I’m a morning person. I love the quiet first thing, before the wild things of the day come growling, when I can ponder and pray, read and write. Since I was sick last month, my early morning time has been severely curtailed because I am oversleeping (according to my preference). At first, I thought my body was just doing what it needed—and maybe it still is—but I’m tired of sleeping in (Ha! See what I did there?).
Last night I decided to turn in at ridiculously-early-thirty, hoping that would help. It did. Somewhat. But I’m still a long way from waking at 4 a.m. which is my preference. Perhaps this is one of those things where patience is called for while I allow my body to take what it needs in terms of rest, but I don’t want it to become habit so I’ll keep nudging myself to rise earlier and grant grace when I oversleep. For now.
In other news, I have a new book coming out next month. I vacillated between releasing this book to the public and doing a limited print run for family only. It’s a personal chronicle of 2020 and 2021 that I believe is an important record to leave of what it was like living through those upside down inside out years. Living Liminal: A Slice of Pandemic Life releases on March 11.
“I heard you say something, but I couldn’t make it out. It sounded like you said there’s a tiger in the backyard.”
I laugh because by now, it wouldn’t surprise me. A tiger? Sure. Why not?
Because a pandemic and a heat dome and drought and a province on fire and grasshoppers and apocalyptic skies and endless ash and charred pine needles falling aren’t enough. Let’s add a tiger to the mix. Nothing surprises me anymore.

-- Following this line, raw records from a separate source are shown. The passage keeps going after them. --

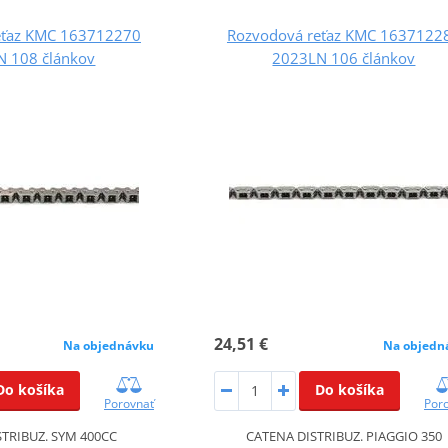
eťaz KMC 163712270
Rozvodová reťaz KMC 1637122
N 108 článkov
2023LN 106 článkov
24,51 €
Na objednávku
Na objedn
Do košíka
Do košíka
Porovnať
Por
TRIBUZ. SYM 400CC
CATENA DISTRIBUZ. PIAGGIO 350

In 2020, every person in every place in the world was shaken. British Columbians in Canada learned to live in the liminality of waiting for a semblance of normal life to return while weathering an unprecedented heat dome and fire season, followed by flooding and mudslides. By the summer of 2021, a tiger in the backyard seemed entirely plausible.
This book chronicles quotidian days, in times that were anything but. It contains the thoughts and experiences of a wife, mother, and grandmother navigating a world groaning under the weight of change through journal entries, poetry, blog and social media posts, interspersed with government directives to provide context. It offers a glimpse into one ordinary life during two extraordinary years.
The picture we are left with when the world settles into whatever the After looks like should not be the one presented through the filter of the mainstream media. To understand the human cost these years demanded of us, we must consider the experience of ordinary people in the culture and context of the time. Living Liminal is one contribution to that story.